-- What to produce --
Please give the number of lines in the records below where the word "Ukraine" occurs, and nothing else.

-- Source information --
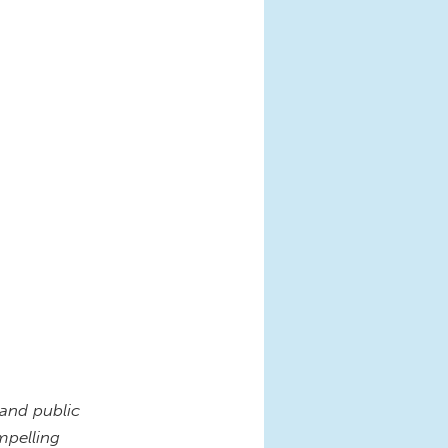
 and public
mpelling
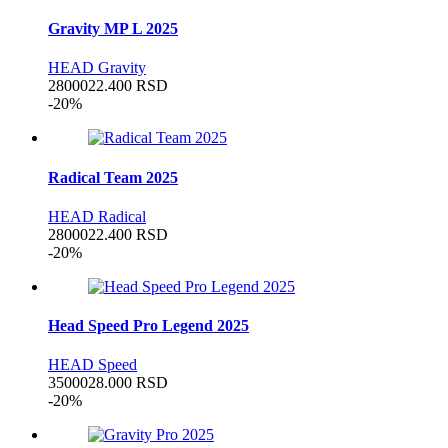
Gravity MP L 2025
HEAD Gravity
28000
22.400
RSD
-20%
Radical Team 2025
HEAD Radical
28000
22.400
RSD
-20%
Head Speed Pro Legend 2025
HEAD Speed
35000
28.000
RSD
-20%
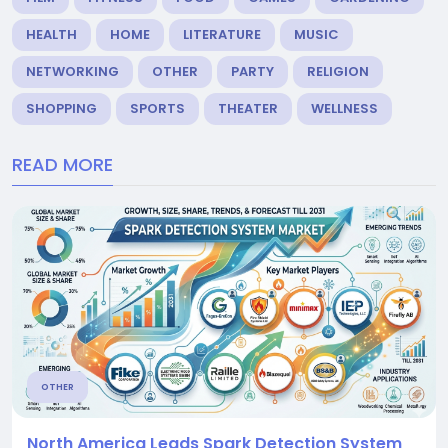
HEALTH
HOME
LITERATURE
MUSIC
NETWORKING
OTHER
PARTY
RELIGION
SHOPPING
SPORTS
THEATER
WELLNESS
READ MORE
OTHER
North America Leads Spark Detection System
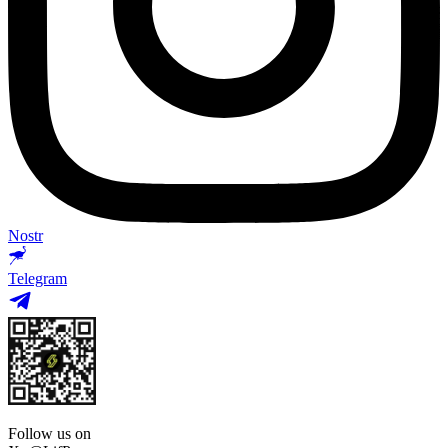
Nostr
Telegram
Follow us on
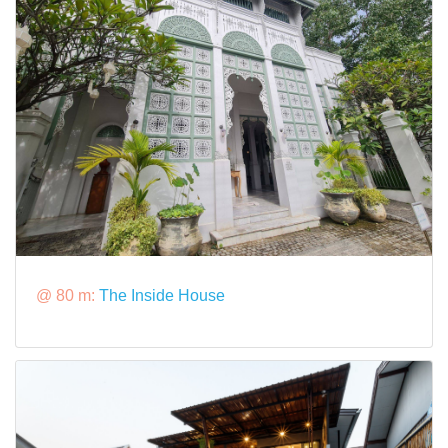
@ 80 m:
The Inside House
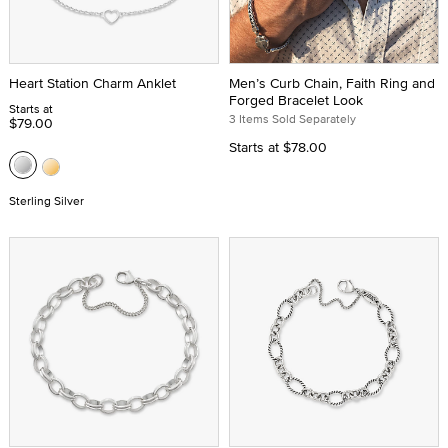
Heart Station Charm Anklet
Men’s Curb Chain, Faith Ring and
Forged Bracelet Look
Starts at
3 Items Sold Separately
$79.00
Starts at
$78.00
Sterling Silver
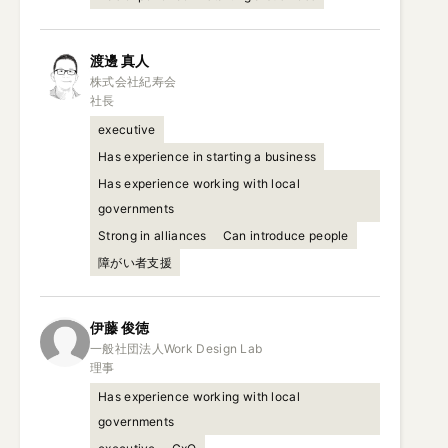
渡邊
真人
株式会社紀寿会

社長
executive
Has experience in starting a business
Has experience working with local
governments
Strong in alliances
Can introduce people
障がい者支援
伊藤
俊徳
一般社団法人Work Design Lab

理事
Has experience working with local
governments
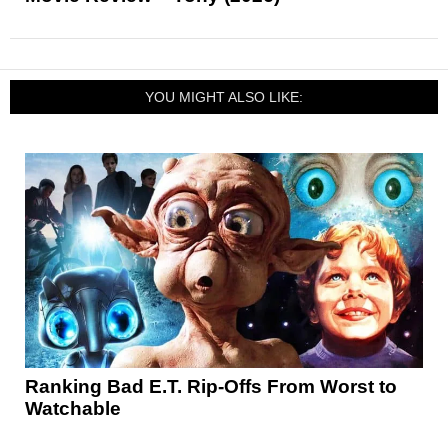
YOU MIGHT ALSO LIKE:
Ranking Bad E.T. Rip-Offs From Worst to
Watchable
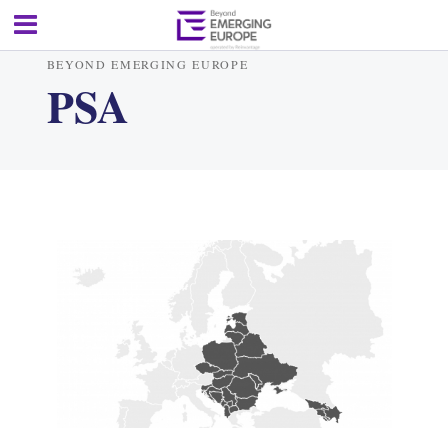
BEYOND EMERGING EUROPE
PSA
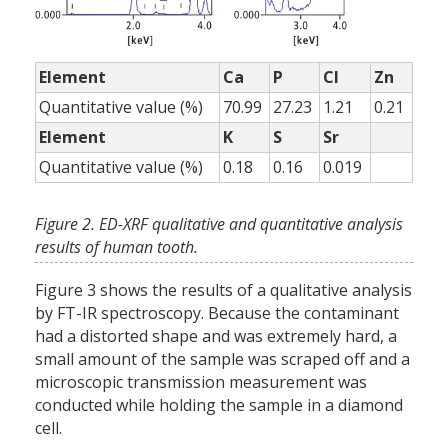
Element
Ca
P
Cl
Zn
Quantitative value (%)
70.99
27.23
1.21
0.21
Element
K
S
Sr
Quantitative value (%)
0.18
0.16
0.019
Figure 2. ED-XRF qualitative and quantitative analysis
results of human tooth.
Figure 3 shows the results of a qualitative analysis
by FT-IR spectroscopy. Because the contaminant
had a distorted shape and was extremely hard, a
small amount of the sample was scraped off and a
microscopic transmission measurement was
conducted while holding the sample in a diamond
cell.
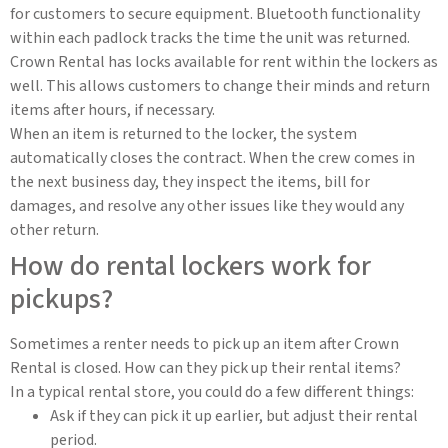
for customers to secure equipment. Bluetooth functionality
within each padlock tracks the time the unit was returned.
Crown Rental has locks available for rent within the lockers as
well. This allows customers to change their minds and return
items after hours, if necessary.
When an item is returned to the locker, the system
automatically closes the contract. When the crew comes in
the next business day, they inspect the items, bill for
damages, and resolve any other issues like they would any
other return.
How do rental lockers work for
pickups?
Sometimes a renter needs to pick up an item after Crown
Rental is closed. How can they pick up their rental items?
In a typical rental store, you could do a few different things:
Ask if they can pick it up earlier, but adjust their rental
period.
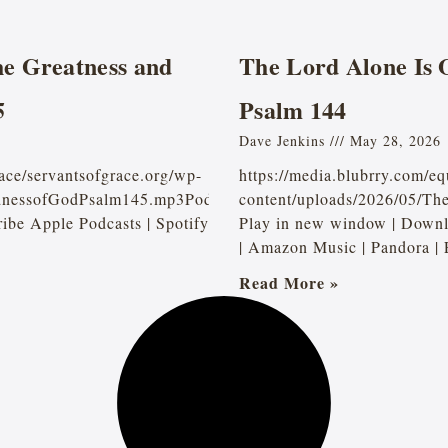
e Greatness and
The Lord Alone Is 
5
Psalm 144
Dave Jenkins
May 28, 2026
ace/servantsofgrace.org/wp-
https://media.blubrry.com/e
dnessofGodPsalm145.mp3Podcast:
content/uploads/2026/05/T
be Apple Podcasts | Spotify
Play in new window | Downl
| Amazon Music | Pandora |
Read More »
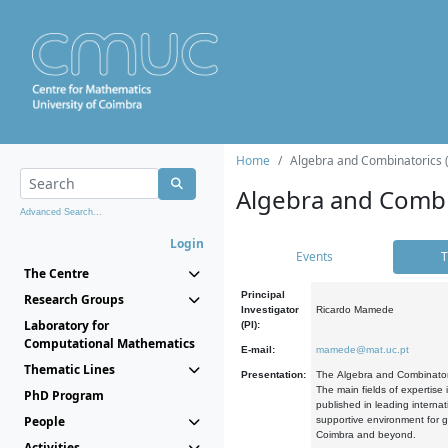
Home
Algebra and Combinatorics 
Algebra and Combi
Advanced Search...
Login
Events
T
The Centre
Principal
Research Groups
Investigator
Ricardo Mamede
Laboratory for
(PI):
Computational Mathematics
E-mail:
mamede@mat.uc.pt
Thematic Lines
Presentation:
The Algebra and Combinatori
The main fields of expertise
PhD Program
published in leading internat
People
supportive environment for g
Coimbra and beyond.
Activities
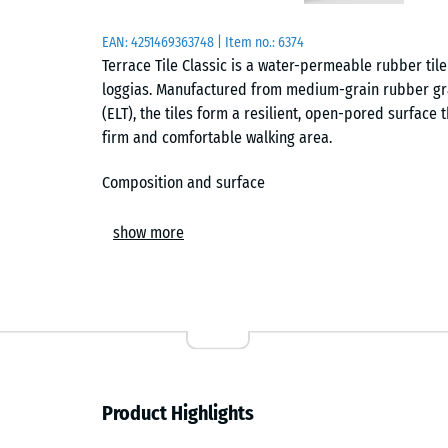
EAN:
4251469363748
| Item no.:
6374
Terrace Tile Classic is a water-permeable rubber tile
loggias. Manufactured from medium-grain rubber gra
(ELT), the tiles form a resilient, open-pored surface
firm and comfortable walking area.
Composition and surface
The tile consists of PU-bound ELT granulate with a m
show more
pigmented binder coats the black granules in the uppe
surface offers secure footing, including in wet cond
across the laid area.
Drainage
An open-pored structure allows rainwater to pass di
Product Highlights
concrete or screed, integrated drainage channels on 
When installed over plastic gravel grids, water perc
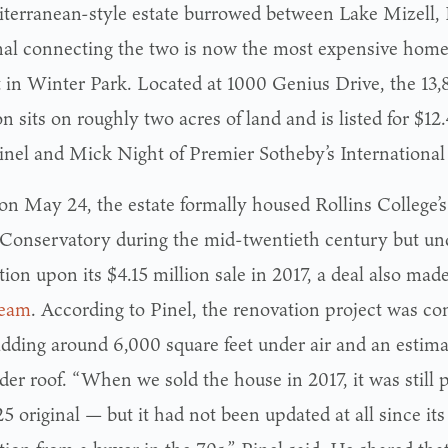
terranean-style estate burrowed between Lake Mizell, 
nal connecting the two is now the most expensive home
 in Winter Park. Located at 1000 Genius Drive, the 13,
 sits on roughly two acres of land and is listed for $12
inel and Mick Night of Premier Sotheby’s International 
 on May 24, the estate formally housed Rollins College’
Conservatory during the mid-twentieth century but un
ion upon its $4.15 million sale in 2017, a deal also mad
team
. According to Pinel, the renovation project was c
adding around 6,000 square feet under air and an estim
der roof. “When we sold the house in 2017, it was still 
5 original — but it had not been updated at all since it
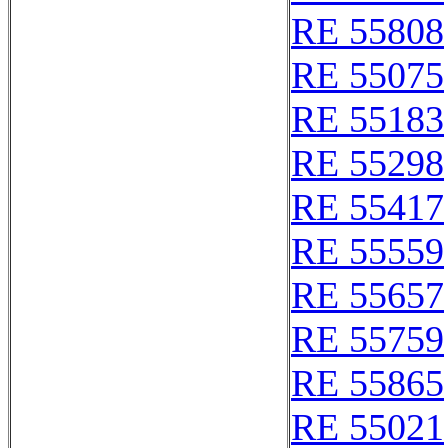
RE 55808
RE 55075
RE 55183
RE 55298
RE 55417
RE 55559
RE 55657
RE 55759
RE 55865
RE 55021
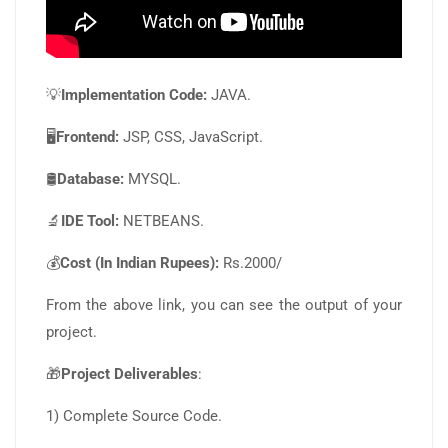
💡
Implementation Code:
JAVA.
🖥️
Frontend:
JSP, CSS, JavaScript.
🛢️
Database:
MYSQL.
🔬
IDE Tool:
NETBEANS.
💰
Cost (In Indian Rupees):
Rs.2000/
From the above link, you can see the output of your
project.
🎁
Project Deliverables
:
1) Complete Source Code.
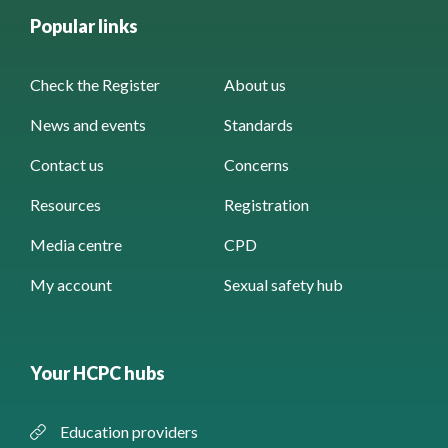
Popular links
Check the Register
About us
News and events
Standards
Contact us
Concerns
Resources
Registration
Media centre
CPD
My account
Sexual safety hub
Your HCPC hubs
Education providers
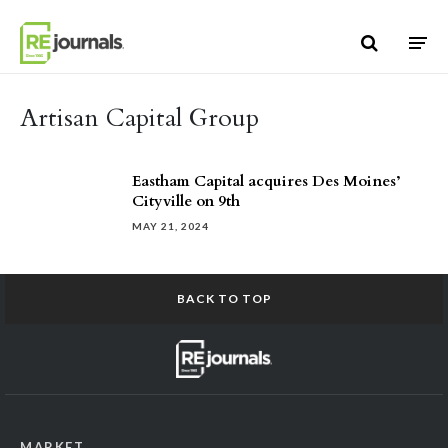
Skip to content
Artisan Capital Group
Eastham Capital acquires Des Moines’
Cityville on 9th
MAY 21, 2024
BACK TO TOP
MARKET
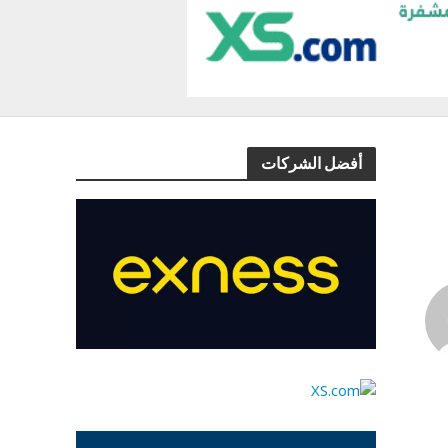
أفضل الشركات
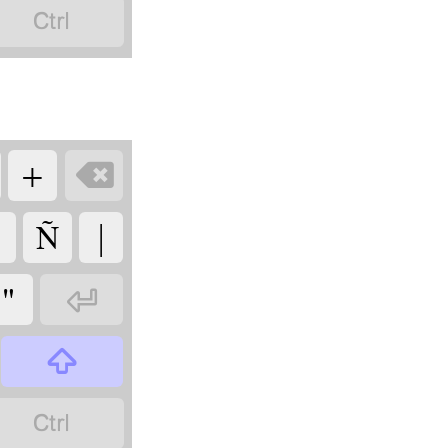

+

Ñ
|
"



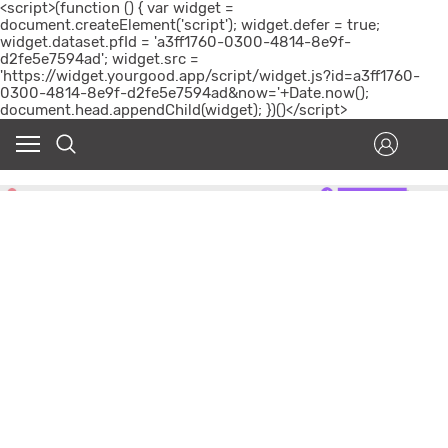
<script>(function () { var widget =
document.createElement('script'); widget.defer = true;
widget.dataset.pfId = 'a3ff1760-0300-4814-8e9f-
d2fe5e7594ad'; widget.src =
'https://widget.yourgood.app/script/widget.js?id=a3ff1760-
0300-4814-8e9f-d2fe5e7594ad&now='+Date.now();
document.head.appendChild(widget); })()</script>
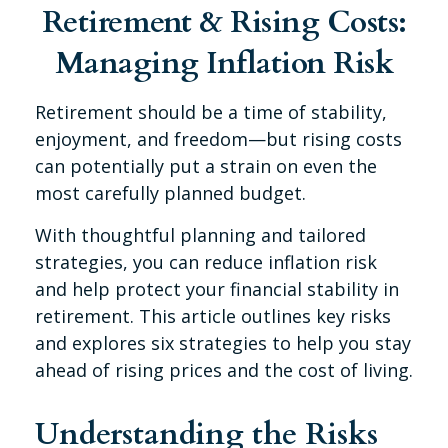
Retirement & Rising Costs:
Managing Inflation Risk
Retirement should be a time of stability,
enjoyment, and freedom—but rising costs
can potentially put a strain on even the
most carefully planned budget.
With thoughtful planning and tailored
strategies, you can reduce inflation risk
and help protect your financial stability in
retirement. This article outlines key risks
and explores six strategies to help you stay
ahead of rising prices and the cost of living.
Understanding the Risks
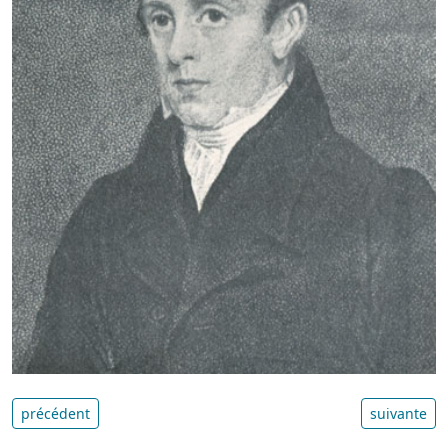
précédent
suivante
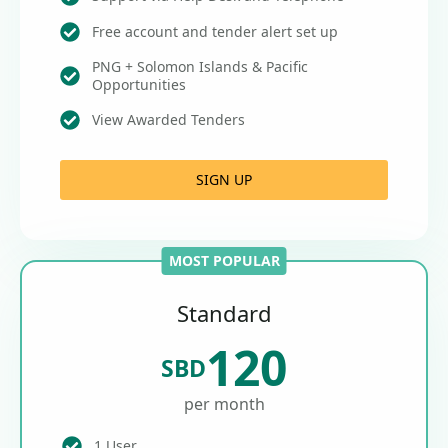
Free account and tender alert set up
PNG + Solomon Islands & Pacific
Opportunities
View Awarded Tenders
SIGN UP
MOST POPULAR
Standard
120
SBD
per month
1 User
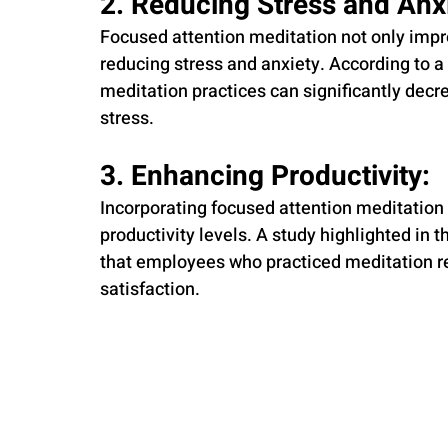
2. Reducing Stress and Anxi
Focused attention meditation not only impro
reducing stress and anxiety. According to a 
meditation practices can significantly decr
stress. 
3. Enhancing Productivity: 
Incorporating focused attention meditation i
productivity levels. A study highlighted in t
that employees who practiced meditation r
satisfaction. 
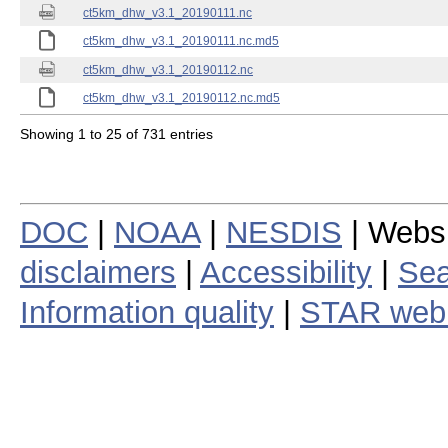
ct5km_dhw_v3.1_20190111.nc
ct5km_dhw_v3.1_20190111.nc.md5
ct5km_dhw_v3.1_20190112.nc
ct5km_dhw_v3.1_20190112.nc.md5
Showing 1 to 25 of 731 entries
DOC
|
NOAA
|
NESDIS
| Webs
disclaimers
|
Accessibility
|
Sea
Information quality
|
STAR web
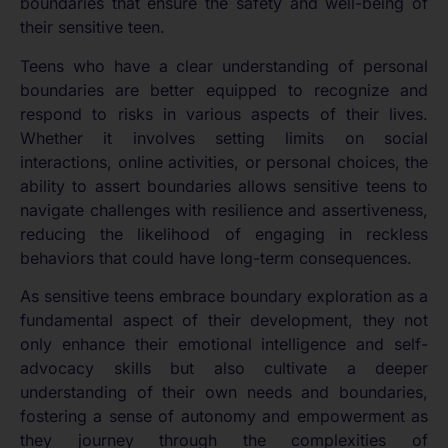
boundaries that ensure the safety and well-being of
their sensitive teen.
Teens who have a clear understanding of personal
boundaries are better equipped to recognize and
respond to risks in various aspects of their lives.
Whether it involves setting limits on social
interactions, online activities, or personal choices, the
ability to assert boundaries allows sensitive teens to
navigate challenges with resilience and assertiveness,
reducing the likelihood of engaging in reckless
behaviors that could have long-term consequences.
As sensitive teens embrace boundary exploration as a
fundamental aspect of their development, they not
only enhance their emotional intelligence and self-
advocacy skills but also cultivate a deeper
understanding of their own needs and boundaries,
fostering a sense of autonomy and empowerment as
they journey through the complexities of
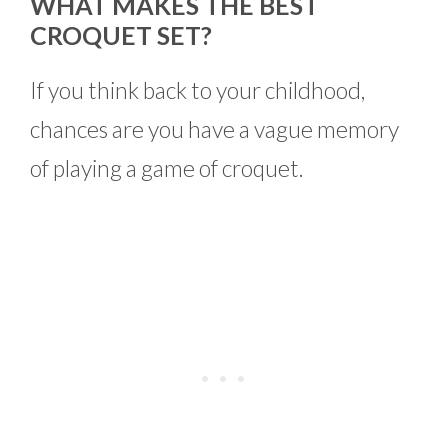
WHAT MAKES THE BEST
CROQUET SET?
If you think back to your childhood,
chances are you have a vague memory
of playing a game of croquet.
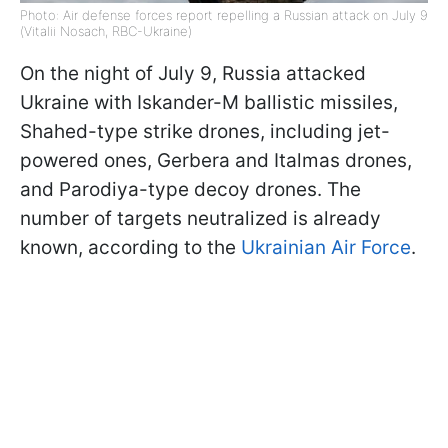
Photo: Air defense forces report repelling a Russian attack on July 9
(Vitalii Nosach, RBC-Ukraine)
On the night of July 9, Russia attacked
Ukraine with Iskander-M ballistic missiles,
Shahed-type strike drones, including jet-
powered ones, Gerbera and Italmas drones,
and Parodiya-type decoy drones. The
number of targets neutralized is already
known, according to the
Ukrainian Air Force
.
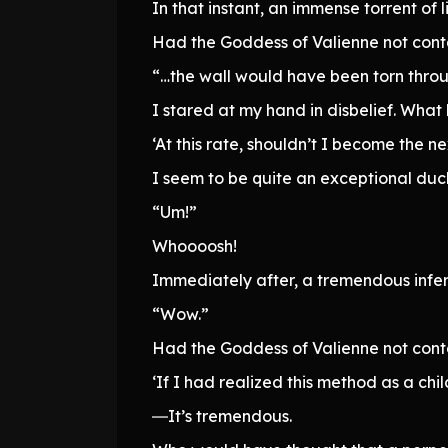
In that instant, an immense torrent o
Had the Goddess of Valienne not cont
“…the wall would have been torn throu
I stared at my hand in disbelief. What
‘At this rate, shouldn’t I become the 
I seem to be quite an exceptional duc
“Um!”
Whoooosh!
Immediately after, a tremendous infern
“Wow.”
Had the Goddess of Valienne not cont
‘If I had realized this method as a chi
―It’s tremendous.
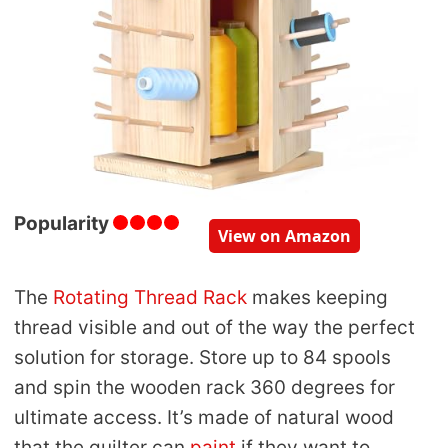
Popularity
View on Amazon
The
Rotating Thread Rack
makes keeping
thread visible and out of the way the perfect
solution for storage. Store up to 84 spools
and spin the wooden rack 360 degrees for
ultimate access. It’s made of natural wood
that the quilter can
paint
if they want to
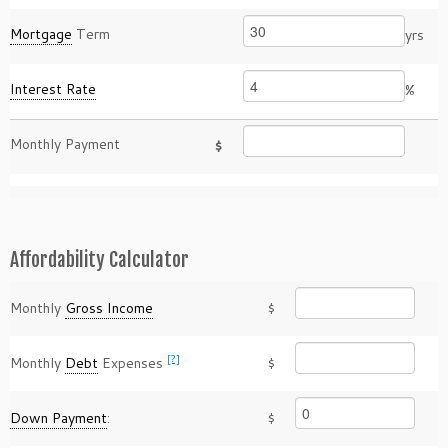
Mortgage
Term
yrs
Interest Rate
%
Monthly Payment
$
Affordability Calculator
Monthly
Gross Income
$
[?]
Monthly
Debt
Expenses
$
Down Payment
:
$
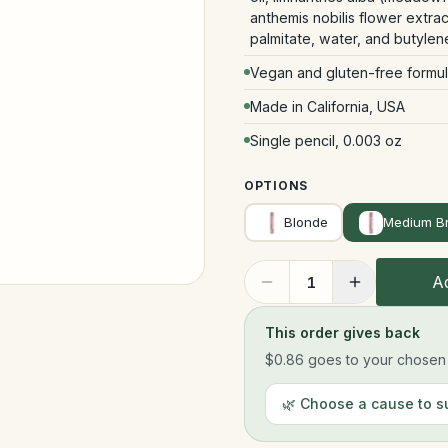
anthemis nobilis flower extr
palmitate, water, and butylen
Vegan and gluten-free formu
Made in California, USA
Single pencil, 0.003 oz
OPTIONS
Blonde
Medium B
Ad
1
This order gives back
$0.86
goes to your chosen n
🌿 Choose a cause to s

-- Response to this exercise --
2